"Why'd you take the job?" I asked.

"Money. I'm sick of the Belt. I want to go back home, to Earth." Her eyes were quite dry by now, and there was a choked sort of fear in them. "I hate it out here. There's death all around you all the time; sometimes it's just outside your skin, on the other side of the fabric of your vac suit. I wanted to get back home. But all the money is out here in the Belt. Back there, it's all eaten up in taxes and welfare, and nobody has a chance to get a job that really pays. So when they offered me the money—" She stopped and closed her eyes. "I'm scared, that's all. I've been scared ever since I came out here. And now—" She shuddered. "And now we're at the mercy of this idiot machine. I get so scared that I get mad, every time I hear his voice."
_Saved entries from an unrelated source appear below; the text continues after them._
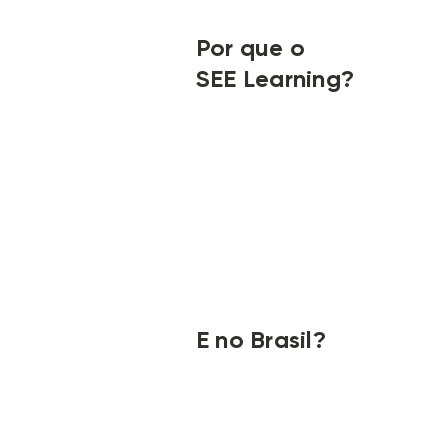
Por que o
SEE Learning?
E no Brasil?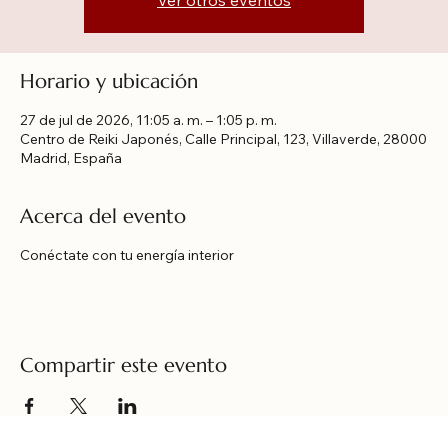
Ver otros eventos
Horario y ubicación
27 de jul de 2026, 11:05 a. m. – 1:05 p. m.
Centro de Reiki Japonés, Calle Principal, 123, Villaverde, 28000
Madrid, España
Acerca del evento
Conéctate con tu energía interior
Compartir este evento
If somebody had set a thermonuclear bomb off inside my skull, there couldn't have been more sudden illumination.

I patted her on the shoulder. "You may get your money and more besides," I said.

She shook her head. "I wouldn't take their money now."

I stood up. "I think I can talk you into changing your mind, but right now, I think I have a way of getting McGuire to listen to me, thanks to you."

She looked up at me. "What did I do?"

"You threw a book," I said. "That's enough to win you a pardon as far as I'm concerned. You sit tight and don't let on that I know anything. Nobody else knows anything at all. Not even Brentwood. So keep quiet."

She dried her face quickly and stood up, too. "All right. Whatever you say."